Problem statement: Gather each line of the entries below that includes "HRIT".

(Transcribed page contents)

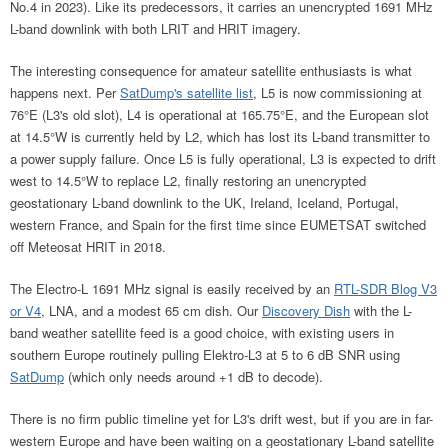
No.4 in 2023). Like its predecessors, it carries an unencrypted 1691 MHz
L-band downlink with both LRIT and HRIT imagery.
The interesting consequence for amateur satellite enthusiasts is what
happens next. Per
SatDump's satellite list
, L5 is now commissioning at
76°E (L3's old slot), L4 is operational at 165.75°E, and the European slot
at 14.5°W is currently held by L2, which has lost its L-band transmitter to
a power supply failure. Once L5 is fully operational, L3 is expected to drift
west to 14.5°W to replace L2, finally restoring an unencrypted
geostationary L-band downlink to the UK, Ireland, Iceland, Portugal,
western France, and Spain for the first time since EUMETSAT switched
off Meteosat HRIT in 2018.
The Electro-L 1691 MHz signal is easily received by an
RTL-SDR Blog V3
or V4
, LNA, and a modest 65 cm dish. Our
Discovery Dish
with the L-
band weather satellite feed is a good choice, with existing users in
southern Europe routinely pulling Elektro-L3 at 5 to 6 dB SNR using
SatDump
(which only needs around +1 dB to decode).
There is no firm public timeline yet for L3's drift west, but if you are in far-
western Europe and have been waiting on a geostationary L-band satellite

Reply to the exercise:
L-band downlink with both LRIT and HRIT imagery.
off Meteosat HRIT in 2018.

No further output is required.